ASSIGNMENT
Look below for the line holding "с вероятностью 100% могу стать жертвой моше" and the line holding "Mm. Valve (Steam, Half-Life)". Transcribe exactly those lines and all lines between them, nothing more.

(Dataset entries)
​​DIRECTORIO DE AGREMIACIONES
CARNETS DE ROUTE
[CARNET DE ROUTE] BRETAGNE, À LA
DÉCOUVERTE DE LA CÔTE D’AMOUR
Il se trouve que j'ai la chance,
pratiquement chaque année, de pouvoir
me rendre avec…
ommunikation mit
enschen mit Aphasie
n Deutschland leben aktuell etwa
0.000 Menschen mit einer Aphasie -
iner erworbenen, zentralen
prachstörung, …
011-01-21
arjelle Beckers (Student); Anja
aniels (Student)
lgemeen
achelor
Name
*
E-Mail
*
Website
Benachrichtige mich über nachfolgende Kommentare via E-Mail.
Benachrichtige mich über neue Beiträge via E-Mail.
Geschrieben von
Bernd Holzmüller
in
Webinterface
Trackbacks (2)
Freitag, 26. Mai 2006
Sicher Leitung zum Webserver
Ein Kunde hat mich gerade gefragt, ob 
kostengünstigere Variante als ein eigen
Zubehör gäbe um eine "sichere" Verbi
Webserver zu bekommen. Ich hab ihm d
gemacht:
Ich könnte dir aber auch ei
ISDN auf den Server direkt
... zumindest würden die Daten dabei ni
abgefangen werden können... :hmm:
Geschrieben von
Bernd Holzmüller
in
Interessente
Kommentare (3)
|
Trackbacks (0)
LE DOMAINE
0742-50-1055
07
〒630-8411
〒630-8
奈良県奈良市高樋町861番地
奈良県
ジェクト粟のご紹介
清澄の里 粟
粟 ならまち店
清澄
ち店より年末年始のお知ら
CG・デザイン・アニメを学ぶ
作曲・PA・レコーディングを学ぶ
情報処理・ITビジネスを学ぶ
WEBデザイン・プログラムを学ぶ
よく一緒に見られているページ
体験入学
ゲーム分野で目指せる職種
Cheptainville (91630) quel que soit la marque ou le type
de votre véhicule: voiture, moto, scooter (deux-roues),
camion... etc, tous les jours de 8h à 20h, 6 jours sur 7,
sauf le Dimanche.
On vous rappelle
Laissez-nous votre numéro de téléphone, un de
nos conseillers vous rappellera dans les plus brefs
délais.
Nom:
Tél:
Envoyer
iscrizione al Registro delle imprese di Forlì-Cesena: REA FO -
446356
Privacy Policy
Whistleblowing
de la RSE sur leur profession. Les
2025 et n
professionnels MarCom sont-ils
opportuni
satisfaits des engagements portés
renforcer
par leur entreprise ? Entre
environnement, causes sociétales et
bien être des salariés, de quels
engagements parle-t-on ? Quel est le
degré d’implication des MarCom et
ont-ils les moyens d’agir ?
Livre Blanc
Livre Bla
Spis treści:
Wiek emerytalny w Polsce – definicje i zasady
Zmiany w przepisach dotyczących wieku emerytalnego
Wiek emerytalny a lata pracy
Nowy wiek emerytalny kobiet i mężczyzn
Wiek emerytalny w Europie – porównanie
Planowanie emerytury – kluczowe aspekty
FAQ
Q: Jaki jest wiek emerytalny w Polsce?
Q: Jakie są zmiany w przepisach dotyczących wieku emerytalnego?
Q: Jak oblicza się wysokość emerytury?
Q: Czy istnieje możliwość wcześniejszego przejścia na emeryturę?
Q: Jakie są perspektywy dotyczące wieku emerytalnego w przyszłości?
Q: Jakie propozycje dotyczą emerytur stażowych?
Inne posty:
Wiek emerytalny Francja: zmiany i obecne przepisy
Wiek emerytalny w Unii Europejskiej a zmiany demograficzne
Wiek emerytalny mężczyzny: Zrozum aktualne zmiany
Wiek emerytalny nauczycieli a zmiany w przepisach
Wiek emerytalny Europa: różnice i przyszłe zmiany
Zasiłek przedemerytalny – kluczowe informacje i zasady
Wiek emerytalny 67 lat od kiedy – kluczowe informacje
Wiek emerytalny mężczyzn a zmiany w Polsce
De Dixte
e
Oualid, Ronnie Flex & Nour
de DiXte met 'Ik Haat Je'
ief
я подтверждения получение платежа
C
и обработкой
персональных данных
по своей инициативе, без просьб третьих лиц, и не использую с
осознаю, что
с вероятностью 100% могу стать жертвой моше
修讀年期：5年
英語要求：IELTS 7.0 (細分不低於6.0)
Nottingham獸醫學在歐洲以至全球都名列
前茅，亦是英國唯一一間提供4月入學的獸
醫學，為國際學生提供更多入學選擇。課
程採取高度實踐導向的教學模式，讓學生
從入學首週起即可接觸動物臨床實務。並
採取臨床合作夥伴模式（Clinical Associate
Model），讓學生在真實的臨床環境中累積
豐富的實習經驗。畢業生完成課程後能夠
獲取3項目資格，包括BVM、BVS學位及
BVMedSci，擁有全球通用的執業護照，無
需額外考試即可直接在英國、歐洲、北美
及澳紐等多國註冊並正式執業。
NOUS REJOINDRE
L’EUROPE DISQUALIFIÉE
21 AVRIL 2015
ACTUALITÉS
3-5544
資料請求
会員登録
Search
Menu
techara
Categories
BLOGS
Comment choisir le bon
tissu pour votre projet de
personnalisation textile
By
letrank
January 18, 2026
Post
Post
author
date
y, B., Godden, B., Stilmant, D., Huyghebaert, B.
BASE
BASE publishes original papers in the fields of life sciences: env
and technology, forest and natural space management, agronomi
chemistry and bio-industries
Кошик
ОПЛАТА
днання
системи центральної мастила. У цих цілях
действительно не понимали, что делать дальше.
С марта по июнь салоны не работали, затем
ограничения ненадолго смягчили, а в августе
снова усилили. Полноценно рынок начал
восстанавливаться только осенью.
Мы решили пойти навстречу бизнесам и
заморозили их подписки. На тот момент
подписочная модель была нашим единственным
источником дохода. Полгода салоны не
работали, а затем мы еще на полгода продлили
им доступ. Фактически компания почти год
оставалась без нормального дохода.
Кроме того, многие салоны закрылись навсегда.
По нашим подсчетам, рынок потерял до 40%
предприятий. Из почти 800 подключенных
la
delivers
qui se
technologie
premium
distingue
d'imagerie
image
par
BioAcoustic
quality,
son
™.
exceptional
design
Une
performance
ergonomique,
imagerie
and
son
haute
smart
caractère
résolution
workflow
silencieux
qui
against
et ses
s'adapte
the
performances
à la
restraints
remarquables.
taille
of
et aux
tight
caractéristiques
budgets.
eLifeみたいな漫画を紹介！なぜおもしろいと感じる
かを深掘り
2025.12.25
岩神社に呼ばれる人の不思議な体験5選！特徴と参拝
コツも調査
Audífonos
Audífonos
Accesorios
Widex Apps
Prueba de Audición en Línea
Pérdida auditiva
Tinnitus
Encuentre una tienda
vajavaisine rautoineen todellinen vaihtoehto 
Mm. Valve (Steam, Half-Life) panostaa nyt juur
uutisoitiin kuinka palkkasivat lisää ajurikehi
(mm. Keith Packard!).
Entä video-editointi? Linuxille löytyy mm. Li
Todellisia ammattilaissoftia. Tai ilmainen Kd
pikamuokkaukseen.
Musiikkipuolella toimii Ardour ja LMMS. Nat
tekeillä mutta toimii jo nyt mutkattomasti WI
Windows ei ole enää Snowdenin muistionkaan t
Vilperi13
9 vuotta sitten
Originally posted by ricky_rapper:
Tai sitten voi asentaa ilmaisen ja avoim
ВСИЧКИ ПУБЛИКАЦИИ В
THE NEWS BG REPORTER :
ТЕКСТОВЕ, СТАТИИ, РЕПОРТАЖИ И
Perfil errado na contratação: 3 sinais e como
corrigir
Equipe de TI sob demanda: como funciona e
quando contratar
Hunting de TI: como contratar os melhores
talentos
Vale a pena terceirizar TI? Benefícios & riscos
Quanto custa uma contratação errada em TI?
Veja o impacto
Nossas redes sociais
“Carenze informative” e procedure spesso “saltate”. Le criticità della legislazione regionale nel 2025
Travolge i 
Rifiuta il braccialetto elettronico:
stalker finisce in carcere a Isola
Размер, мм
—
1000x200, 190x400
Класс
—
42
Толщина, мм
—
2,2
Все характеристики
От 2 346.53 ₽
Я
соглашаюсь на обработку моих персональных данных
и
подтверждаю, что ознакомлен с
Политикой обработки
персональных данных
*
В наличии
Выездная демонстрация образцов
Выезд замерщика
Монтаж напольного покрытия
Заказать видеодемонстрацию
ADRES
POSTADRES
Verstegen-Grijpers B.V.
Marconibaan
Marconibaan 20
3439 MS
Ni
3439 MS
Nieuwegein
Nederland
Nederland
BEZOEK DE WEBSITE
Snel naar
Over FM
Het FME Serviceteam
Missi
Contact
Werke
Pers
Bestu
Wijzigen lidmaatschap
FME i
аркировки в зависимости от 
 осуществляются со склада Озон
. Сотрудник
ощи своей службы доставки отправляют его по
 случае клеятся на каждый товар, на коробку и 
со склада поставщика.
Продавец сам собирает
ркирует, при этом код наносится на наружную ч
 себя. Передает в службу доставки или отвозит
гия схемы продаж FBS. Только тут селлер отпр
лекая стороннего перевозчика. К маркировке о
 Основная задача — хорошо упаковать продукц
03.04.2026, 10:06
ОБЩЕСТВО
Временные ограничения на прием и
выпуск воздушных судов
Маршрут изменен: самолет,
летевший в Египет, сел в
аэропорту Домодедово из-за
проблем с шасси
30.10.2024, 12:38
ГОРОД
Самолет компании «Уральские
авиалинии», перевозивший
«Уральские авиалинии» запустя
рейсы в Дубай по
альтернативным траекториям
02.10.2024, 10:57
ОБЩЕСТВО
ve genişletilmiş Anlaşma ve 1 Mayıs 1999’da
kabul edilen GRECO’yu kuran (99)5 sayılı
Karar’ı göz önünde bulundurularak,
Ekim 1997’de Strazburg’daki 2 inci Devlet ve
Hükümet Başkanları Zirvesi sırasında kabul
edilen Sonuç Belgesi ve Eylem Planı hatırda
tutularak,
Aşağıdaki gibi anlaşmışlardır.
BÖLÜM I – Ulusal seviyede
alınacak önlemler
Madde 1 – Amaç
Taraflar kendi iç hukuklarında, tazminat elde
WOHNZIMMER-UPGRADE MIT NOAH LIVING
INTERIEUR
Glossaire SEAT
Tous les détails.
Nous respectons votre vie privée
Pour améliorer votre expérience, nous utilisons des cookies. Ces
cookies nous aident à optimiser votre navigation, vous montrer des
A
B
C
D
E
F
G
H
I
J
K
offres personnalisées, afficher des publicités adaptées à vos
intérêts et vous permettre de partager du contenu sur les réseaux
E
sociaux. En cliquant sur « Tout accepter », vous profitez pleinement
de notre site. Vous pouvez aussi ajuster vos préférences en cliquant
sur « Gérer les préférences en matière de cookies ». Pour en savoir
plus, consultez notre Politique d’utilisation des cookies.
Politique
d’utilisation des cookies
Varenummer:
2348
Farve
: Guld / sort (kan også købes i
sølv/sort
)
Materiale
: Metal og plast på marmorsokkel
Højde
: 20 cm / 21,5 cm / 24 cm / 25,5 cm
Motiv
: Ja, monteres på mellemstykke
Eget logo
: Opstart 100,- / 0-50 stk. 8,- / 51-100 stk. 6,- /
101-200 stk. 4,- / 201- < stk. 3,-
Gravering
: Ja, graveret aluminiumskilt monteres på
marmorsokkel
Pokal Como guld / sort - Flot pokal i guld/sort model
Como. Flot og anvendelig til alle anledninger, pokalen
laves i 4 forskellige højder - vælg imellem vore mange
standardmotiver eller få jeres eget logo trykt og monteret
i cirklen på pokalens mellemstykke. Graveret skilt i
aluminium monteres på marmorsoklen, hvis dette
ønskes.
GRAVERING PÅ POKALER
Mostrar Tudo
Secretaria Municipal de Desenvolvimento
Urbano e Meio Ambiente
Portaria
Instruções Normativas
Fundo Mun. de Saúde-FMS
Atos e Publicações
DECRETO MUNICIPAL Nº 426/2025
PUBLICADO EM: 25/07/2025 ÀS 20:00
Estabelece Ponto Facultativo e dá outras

OUTPUT OF THE TASK
с вероятностью 100% могу стать жертвой моше
修讀年期：5年
英語要求：IELTS 7.0 (細分不低於6.0)
Nottingham獸醫學在歐洲以至全球都名列
前茅，亦是英國唯一一間提供4月入學的獸
醫學，為國際學生提供更多入學選擇。課
程採取高度實踐導向的教學模式，讓學生
從入學首週起即可接觸動物臨床實務。並
採取臨床合作夥伴模式（Clinical Associate
Model），讓學生在真實的臨床環境中累積
豐富的實習經驗。畢業生完成課程後能夠
獲取3項目資格，包括BVM、BVS學位及
BVMedSci，擁有全球通用的執業護照，無
需額外考試即可直接在英國、歐洲、北美
及澳紐等多國註冊並正式執業。
NOUS REJOINDRE
L’EUROPE DISQUALIFIÉE
21 AVRIL 2015
ACTUALITÉS
3-5544
資料請求
会員登録
Search
Menu
techara
Categories
BLOGS
Comment choisir le bon
tissu pour votre projet de
personnalisation textile
By
letrank
January 18, 2026
Post
Post
author
date
y, B., Godden, B., Stilmant, D., Huyghebaert, B.
BASE
BASE publishes original papers in the fields of life sciences: env
and technology, forest and natural space management, agronomi
chemistry and bio-industries
Кошик
ОПЛАТА
днання
системи центральної мастила. У цих цілях
действительно не понимали, что делать дальше.
С марта по июнь салоны не работали, затем
ограничения ненадолго смягчили, а в августе
снова усилили. Полноценно рынок начал
восстанавливаться только осенью.
Мы решили пойти навстречу бизнесам и
заморозили их подписки. На тот момент
подписочная модель была нашим единственным
источником дохода. Полгода салоны не
работали, а затем мы еще на полгода продлили
им доступ. Фактически компания почти год
оставалась без нормального дохода.
Кроме того, многие салоны закрылись навсегда.
По нашим подсчетам, рынок потерял до 40%
предприятий. Из почти 800 подключенных
la
delivers
qui se
technologie
premium
distingue
d'imagerie
image
par
BioAcoustic
quality,
son
™.
exceptional
design
Une
performance
ergonomique,
imagerie
and
son
haute
smart
caractère
résolution
workflow
silencieux
qui
against
et ses
s'adapte
the
performances
à la
restraints
remarquables.
taille
of
et aux
tight
caractéristiques
budgets.
eLifeみたいな漫画を紹介！なぜおもしろいと感じる
かを深掘り
2025.12.25
岩神社に呼ばれる人の不思議な体験5選！特徴と参拝
コツも調査
Audífonos
Audífonos
Accesorios
Widex Apps
Prueba de Audición en Línea
Pérdida auditiva
Tinnitus
Encuentre una tienda
vajavaisine rautoineen todellinen vaihtoehto 
Mm. Valve (Steam, Half-Life) panostaa nyt juur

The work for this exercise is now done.